A week ago, Tam falsely stated that 30 per cent of COVID-19 hospitalizations involved people under the age of 40. Data on PHAC’s website at showed the number would instead be 11 per cent, and the agency clarified to the Globe and Mail that the number is actually 12 per cent.
And even though PHAC reports all provinces’ data to the WHO, province still aren’t reporting things such as whether those with coronavirus were hospitalized; as of Tuesday that fact was known in just 60 per cent of cases.
Butler-Jones is concerned by the inability to compare provinces’ caseloads and outcomes, saying it reduces the point of the current daily reporting.
"It’s more important to be consistent than it is to be up-to-the-minute," he said.
Federal Health Minister Patty Hajdu said she’s asked provinces to beef up their data reporting.
"We have offered resources to provinces and territories, as well, should there be a human-resource challenge, in terms of getting that data to us quickly," Hajdu told the Free Press on March 23.
Those measures — giving training, support and even cash to provinces to improve their data collection — fall squarely in line with how the Naylor report suggested PHAC be structured.
Similarly, a federal stockpile and bulk-buy program is being used to order millions of masks and gowns and hundreds of ventilators at a lower rate for provinces.
However, officials remain vague on the criteria they use to prioritize provinces’ requests.
Naylor wants governments to step up that purchasing, and beef up public data reporting.
"Most citizens have done their bit brilliantly, and they deserve nothing less than radical transparency," he co-wrote in an opinion piece last weekend, calling for anonymized data to be shared in real time, to give "a clearer picture of where we are, and what lies ahead."
Naylor is otherwise tight-lipped about his report, declining multiple interview requests about whether officials have heeded his advice in the past 17 years.
He said Ottawa put many of his recommendations into force, while sometimes opting to tackle the problems he raised through different means.
"There were items that did not seem to get much traction, but that’s par for the course.

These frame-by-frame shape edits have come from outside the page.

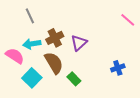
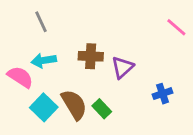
brown cross: (55, 38) -> (91, 56), moved, turned 30
purple triangle: (79, 43) -> (122, 67), moved
brown semicircle: (54, 63) -> (74, 105), moved

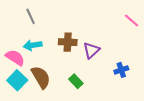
brown semicircle: (74, 105) -> (41, 77), moved
cyan square: (44, 107) -> (17, 80), moved

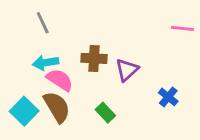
pink line: (132, 20) -> (182, 28), turned -35
pink semicircle: (15, 58) -> (60, 80), moved
blue cross: (121, 70) -> (168, 97), turned -32

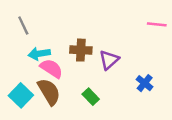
gray line: (43, 23) -> (23, 26), moved

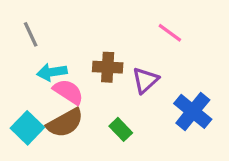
pink line: (157, 24) -> (170, 33), moved, turned 30
blue cross: (145, 83) -> (193, 111), size x1.6
brown semicircle: (49, 92) -> (65, 123), turned 92

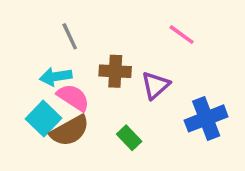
gray line: (31, 34) -> (70, 36), moved
blue cross: (193, 111) -> (206, 118), turned 30
cyan square: (27, 128) -> (43, 118), moved

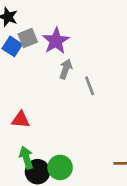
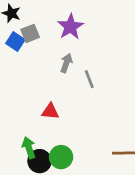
purple star: (56, 41) -> (70, 27), moved
red triangle: (21, 120) -> (50, 111), moved

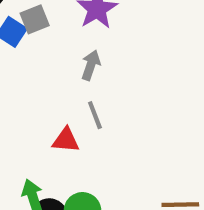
gray line: (89, 79) -> (95, 115), moved

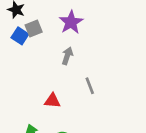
gray line: (95, 115) -> (90, 86), moved

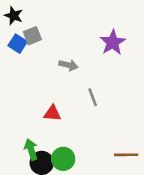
purple star: (71, 22) -> (113, 42), moved
gray arrow: (67, 56) -> (69, 65), turned 84

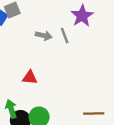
gray line: (93, 97) -> (65, 36), moved

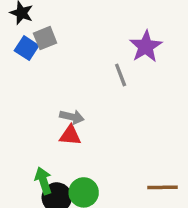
gray arrow: (44, 36) -> (72, 117), moved

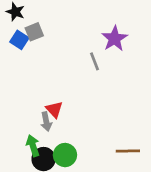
gray arrow: (72, 117) -> (46, 122), moved, turned 66
red triangle: (70, 135) -> (54, 109), turned 42

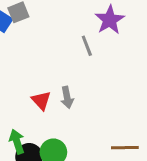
gray arrow: (46, 122) -> (67, 97), moved

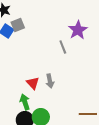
green arrow: (17, 142) -> (25, 102), moved

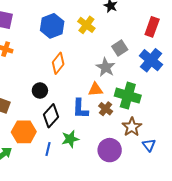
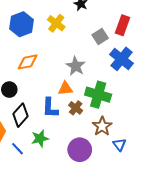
gray square: (120, 48) -> (100, 36), moved
orange diamond: (58, 63) -> (28, 62), turned 40
blue line: (48, 149) -> (17, 149), turned -56

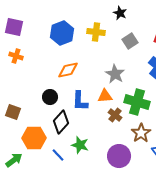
yellow cross: (56, 23) -> (96, 32), turned -30
gray square: (100, 36) -> (130, 41), moved
blue L-shape: (50, 108) -> (80, 101), moved
green star: (40, 138) -> (80, 145), turned 30

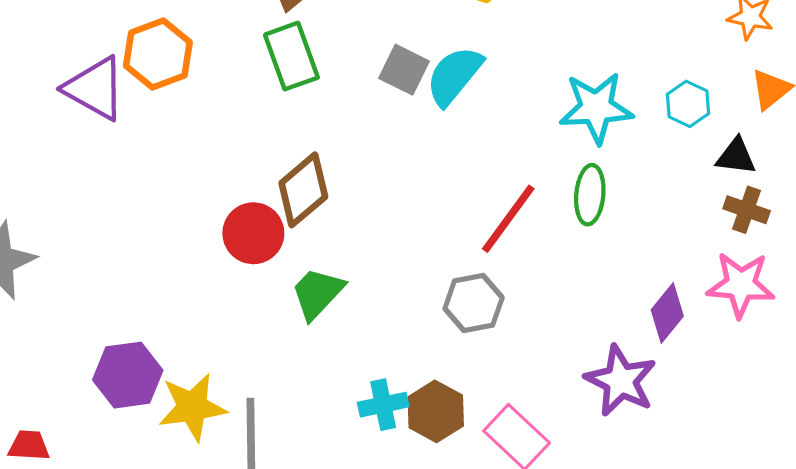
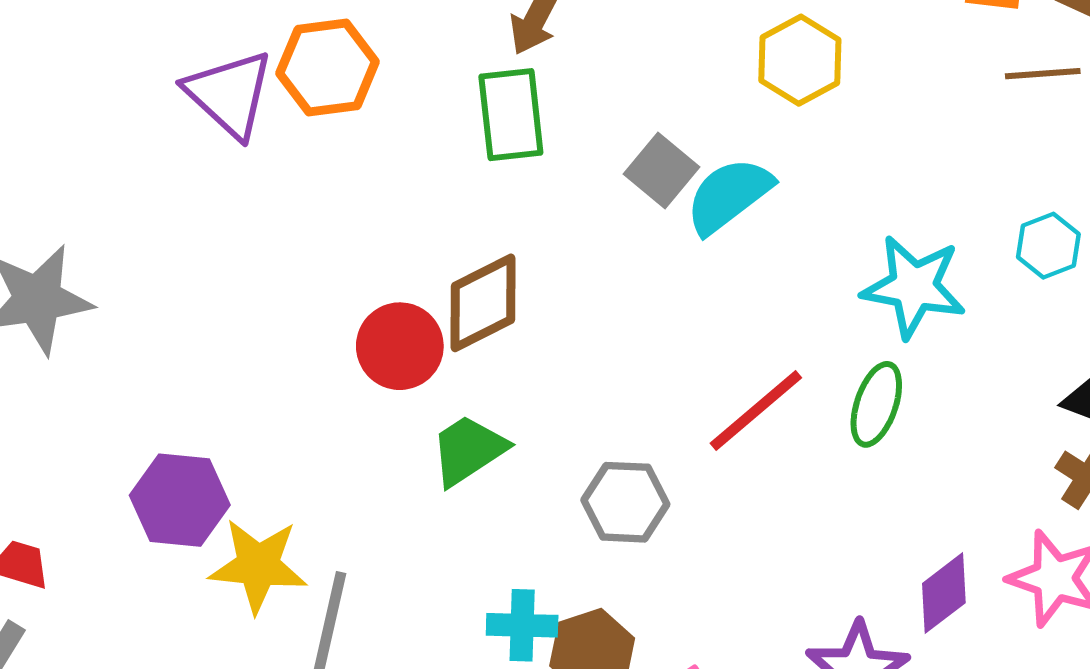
cyan hexagon: (688, 104) -> (1048, 246), moved
gray hexagon: (474, 303) -> (625, 502), moved

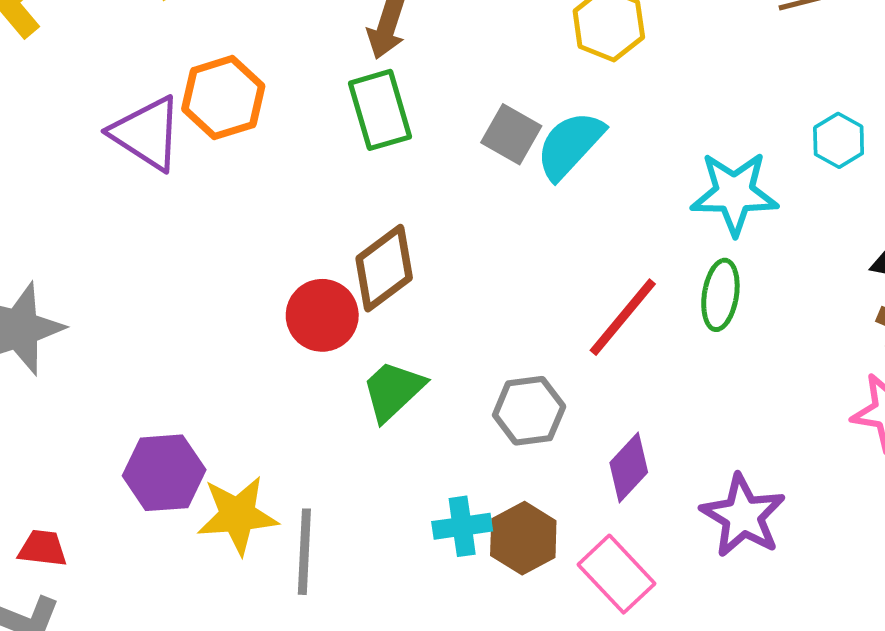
purple diamond: (944, 593) -> (629, 468), moved

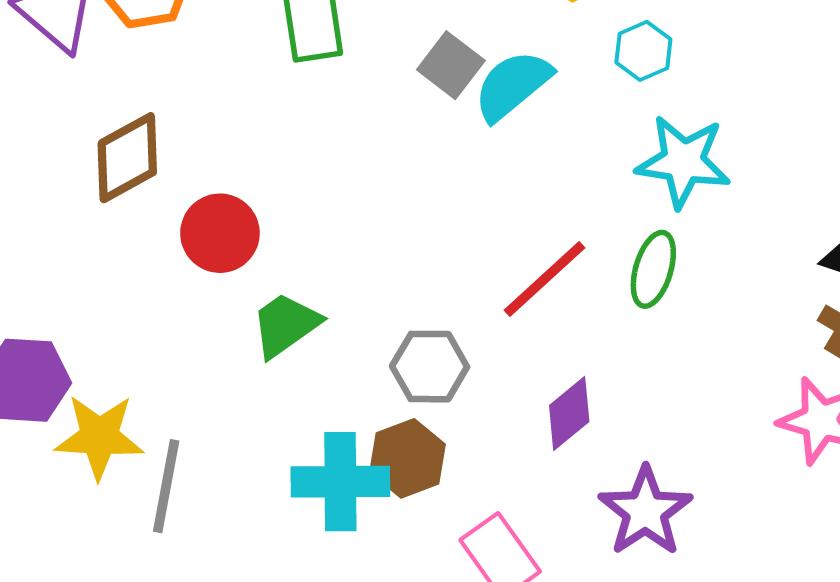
cyan hexagon: (839, 140) -> (643, 51), moved
brown diamond: (384, 268) -> (127, 158), moved
purple diamond: (629, 468) -> (569, 413), moved
cyan cross: (462, 526) -> (340, 482), size x1.5
brown hexagon: (523, 538) -> (408, 458), moved

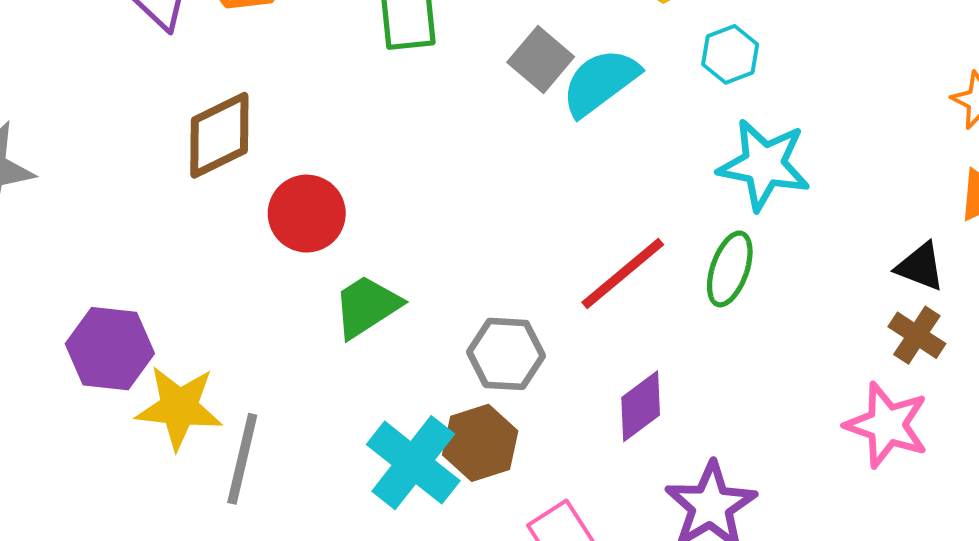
cyan cross: (340, 482) -> (413, 463), turned 36

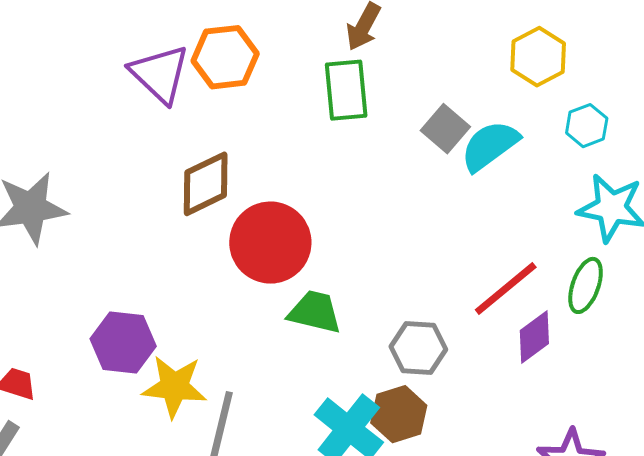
red circle: (307, 214) -> (270, 243), size x1.4
green trapezoid: (367, 306) -> (315, 312), turned 46
purple diamond: (641, 406) -> (534, 337), moved

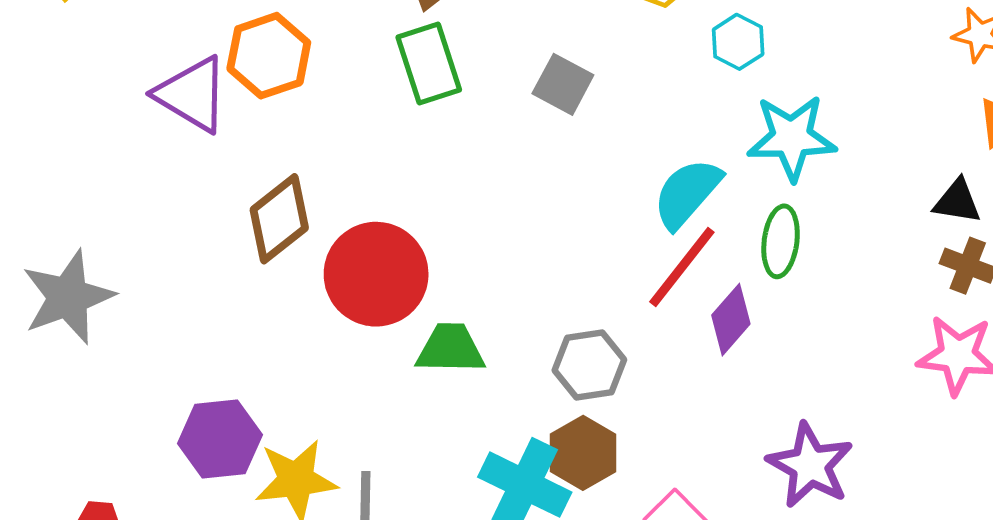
cyan semicircle: (490, 146) -> (687, 193), moved

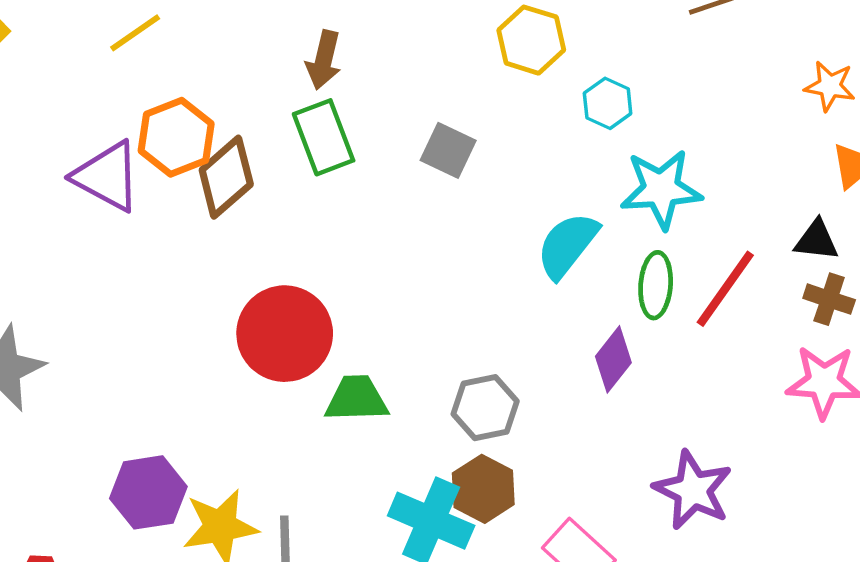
brown diamond: (279, 219) -> (226, 177), moved
red line: (682, 267) -> (725, 289), moved

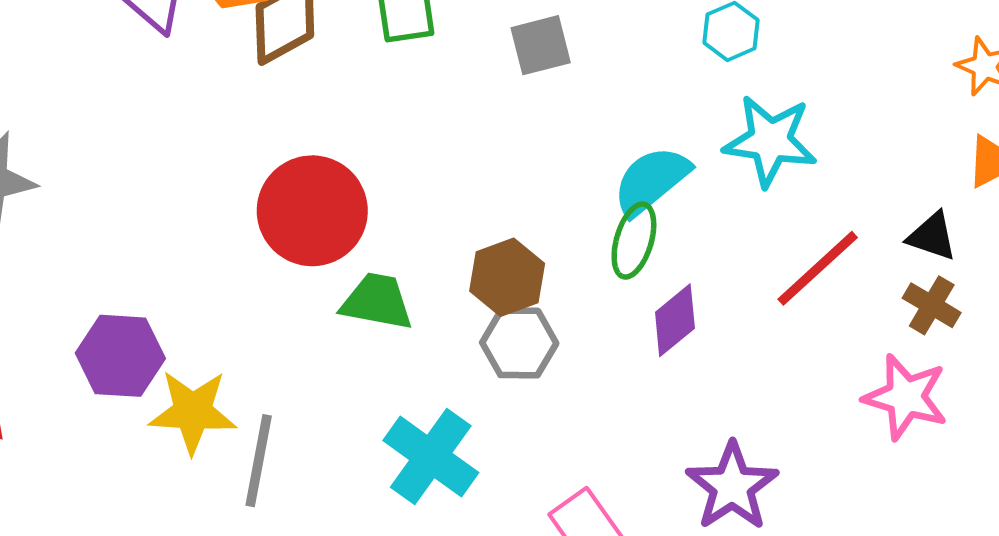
gray square: (448, 150) -> (541, 45), turned 38
green ellipse: (656, 285) -> (634, 241), moved
brown hexagon: (483, 489) -> (507, 277), moved

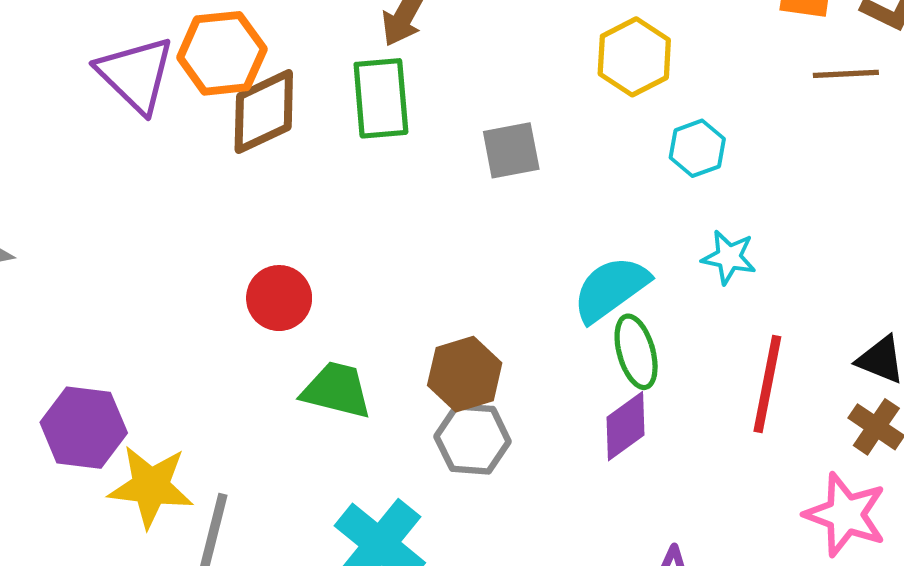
cyan star: (770, 141) -> (729, 257), size x0.6
red circle: (312, 211) -> (279, 298), size x0.6
green ellipse: (634, 241) -> (636, 352), moved, turned -36
red line: (818, 268) -> (767, 384), turned -40

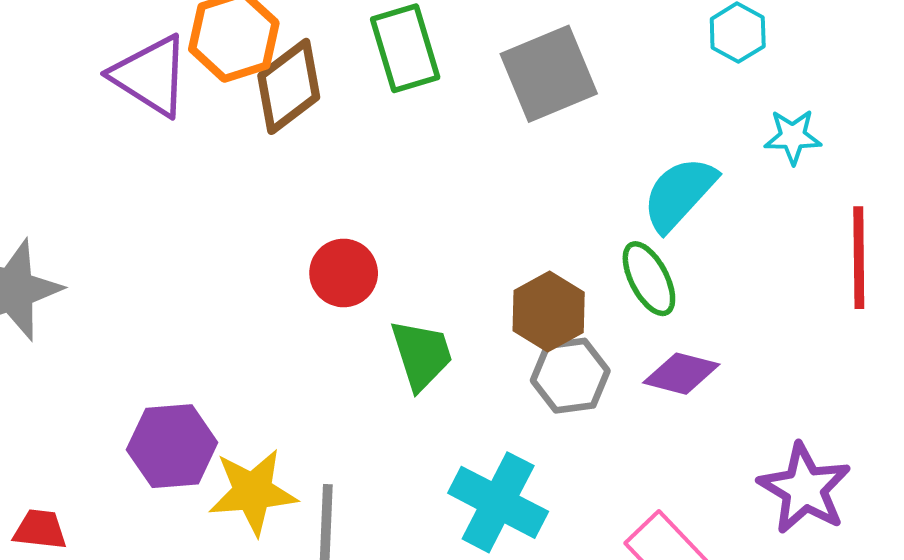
gray square: (511, 150) -> (549, 74), size x1.5
green ellipse: (636, 352) -> (649, 279), moved
green trapezoid: (337, 390) -> (422, 355), turned 70
purple diamond: (625, 426) -> (681, 374), moved, turned 62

Policy-makers are in the business of making hard choices about how to spend public resources," Naylor wrote in an email.
"I expect there will be a fresh review when this outbreak recedes, and an accounting of what went well and what did not. That would be a good time to see if policy-makers were wrong in choosing to overlook some of the 2003 recommendations, as well as to update and improve on the ideas and recommendations we put forward back then."
Regardless, Dean says the Naylor report has helped officials across Canada respond to COVID-19 with competence he wishes Ontario held in 2003.
"What Canadians are seeing is a system that was revamped, that was strengthened post-SARS and likely post-H1N1, and is being tested now, in the strongest possible way. And it’s doing pretty well in standing up to the test," he said.
"And this is about as big of a test run we could have."